Aujourd’hui, c’était autre chose ! Le record d’affluence ne semblait pas battu, mais,
la qualité des participants ne saurait point être surpassée ! Se trouvait là du très beau
linge ! Imaginez : un sous-préfet, un député-maire, un président de la communauté
de communes, quelques gendarmes et pompiers en uniformes, plusieurs « baveux »
de la presse écrite, des journalistes et cameramen de FR3 Basse Normandie. Le plus
étrange mystère jamais décelé dans la ville avait intrigué un grand nombre de
curieux, apeuré quelques superstitieux et… déplacé les autorités compétentes. Des
anonymes, bien connus, pour la plupart d’entre eux (pensez ! quatre mille trois cents
habitants sur la commune !) complétaient cette assemblée et participaient à
l’invasion du site.
A l’arrivée, dans le cimetière, de cette hétéroclite et massive délégation, Maurice,
un pied dans la tombe, l’autre en appui sur sa pelle boueuse, avait interrompu son
travail. Il n’avait pas bronché, avait laissé les visiteurs cerner, en grande pagaille,
le rectangle de terre, détrempé par la pluie, dans lequel il œuvrait, en contrebas,
depuis une bonne demi-heure. Il avait attendu patiemment que chacun trouve sa
place, installe son matériel, se taise enfin… Puis, mégot éteint, collé à la lèvre
inférieure, il avait murmuré un « M’sieurs Dames » poli, en soulevant légèrement
sa casquette de sa main libre. Des flashs avaient crépité, des voyants de caméras
s’étaient allumés… Le maire s’était raclé la gorge. Le Perchman avait tendu un long
bâton noir muni d’un micro au-dessus de la scène.
1
-
« Mesdames, Messieurs,
Cela va faire huit mois, bientôt, que notre ville est confrontée à un problème majeur.
Nous avons fait tout ce qui était en notre pouvoir pour que cette sordide affaire ne
s’ébruite pas, afin de la résoudre, d’une part, et de conserver calme et sérénité dans
la population, d’autre part ! En ce qui concerne le second point, notre discrétion a
porté ses fruits, jusqu’à ces jours derniers ! Malheureusement, la rumeur enfle…
déforme les faits…, entretient la psychose… Je vous ai donc conviés, aujourd’hui,
sur les lieux de ce délit ignominieux, afin d’établir la vérité. Je lance un appel à
témoins pour découvrir, au plus vite, l’identité… et les mobiles, de la personne qui,
depuis huit mois donc… comment dire … fabrique de fausses tombes dans notre si
tranquille petit cimetière ! La moindre petite parcelle de terre vacante a été…
besognée… par cet individu. La fosse que vous voyez là porte déjà le numéro 7 !
Notre homme, sans doute dérangé dans sa tâche, n’a pas eu le loisir de la terminer…

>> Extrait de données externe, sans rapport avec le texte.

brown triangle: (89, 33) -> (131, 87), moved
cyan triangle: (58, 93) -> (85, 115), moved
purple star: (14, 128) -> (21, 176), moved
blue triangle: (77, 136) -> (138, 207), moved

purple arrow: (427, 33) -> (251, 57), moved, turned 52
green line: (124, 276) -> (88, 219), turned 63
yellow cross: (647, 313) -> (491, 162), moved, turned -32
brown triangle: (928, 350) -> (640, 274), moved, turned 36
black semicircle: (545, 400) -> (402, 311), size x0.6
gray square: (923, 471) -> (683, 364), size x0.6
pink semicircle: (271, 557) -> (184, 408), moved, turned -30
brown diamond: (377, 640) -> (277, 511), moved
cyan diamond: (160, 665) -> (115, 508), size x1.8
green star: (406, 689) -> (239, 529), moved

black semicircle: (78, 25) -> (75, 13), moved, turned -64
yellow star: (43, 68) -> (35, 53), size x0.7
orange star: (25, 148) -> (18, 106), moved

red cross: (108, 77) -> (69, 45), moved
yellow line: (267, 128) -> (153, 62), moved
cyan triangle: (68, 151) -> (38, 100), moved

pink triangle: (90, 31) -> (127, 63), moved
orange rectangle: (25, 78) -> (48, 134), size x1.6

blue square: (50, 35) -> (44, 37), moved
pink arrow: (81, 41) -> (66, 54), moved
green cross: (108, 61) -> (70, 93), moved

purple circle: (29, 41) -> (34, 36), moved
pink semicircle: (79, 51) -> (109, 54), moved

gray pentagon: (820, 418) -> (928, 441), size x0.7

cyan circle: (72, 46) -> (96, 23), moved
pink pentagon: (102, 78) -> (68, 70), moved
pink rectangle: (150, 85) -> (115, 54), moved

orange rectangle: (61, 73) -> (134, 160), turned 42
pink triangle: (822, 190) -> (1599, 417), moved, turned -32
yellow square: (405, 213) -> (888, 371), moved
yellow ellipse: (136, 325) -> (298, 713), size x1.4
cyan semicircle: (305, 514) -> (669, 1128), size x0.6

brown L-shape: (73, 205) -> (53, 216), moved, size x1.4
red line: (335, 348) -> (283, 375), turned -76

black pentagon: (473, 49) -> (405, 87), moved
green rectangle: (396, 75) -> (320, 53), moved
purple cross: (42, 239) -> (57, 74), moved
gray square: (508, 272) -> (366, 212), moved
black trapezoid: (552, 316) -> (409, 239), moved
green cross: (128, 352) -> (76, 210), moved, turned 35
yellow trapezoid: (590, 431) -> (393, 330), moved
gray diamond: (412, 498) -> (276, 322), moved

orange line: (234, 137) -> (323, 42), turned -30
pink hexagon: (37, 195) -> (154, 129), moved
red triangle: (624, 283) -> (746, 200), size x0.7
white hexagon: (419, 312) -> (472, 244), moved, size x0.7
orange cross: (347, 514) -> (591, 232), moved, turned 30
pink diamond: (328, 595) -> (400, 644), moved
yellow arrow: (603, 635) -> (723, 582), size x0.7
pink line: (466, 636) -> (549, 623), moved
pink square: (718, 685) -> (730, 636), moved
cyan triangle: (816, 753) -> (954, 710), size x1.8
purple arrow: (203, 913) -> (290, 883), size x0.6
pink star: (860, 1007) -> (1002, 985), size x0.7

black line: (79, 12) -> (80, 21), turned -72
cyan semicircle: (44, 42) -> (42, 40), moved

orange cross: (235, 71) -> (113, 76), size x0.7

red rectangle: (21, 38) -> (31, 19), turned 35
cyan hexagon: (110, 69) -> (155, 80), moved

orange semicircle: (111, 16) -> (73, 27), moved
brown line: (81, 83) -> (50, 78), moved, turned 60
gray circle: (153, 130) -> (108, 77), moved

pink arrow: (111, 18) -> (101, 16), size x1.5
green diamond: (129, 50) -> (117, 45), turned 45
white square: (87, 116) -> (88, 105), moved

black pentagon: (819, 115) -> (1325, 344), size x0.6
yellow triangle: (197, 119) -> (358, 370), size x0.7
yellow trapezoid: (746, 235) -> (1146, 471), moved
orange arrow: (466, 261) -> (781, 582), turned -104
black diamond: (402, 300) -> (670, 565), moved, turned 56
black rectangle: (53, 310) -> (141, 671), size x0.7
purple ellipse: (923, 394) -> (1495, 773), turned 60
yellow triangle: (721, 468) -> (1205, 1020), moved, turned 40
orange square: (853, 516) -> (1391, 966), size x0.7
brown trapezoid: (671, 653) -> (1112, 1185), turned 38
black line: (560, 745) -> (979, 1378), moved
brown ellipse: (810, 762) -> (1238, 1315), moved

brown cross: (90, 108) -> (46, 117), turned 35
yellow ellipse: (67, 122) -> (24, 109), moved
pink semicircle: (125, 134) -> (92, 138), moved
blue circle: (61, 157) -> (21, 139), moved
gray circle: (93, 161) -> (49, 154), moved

Comme vous pouvez le constater, notre ami cantonnier, Maurice, est en train de
refermer le trou… ».
-
Monsieur le Maire, pouvez-vous nous décrire le mode opératoire de celui
que la population a nommé « le Faiseur de tombes » ?
-
Nous pensons qu’il franchit l’enceinte du cimetière, à la nuit tombée… Il
choisit ensuite un emplacement selon des critères qui restent, pour nous,
aléatoires. Il creuse la tombe, la remblaie, ajoute de la terre pour faire un
joli dôme… Il passe ensuite à la partie… Passez-moi l’expression… la
partie… décoration… Il vole fleurs fraîches, bouquets artificiels, vases en
porcelaine, croix en tout genre, sur les caveaux de proximité et implante tout
cela sur sa réalisation.
-
Mais, Monsieur, qu’est-ce qu’il enterre exactement ? Que met-il dans les
fosses ?
-
Personne n’a rien trouvé ! Maurice, ici présent, a aidé les gendarmes.
Ensemble, ils ont retourné chaque centimètre carré de terre, fouillé chaque
pelletée. Des prélèvements ont été effectués par la police scientifique : rien !
Rien de rien ! Le mystère reste entier !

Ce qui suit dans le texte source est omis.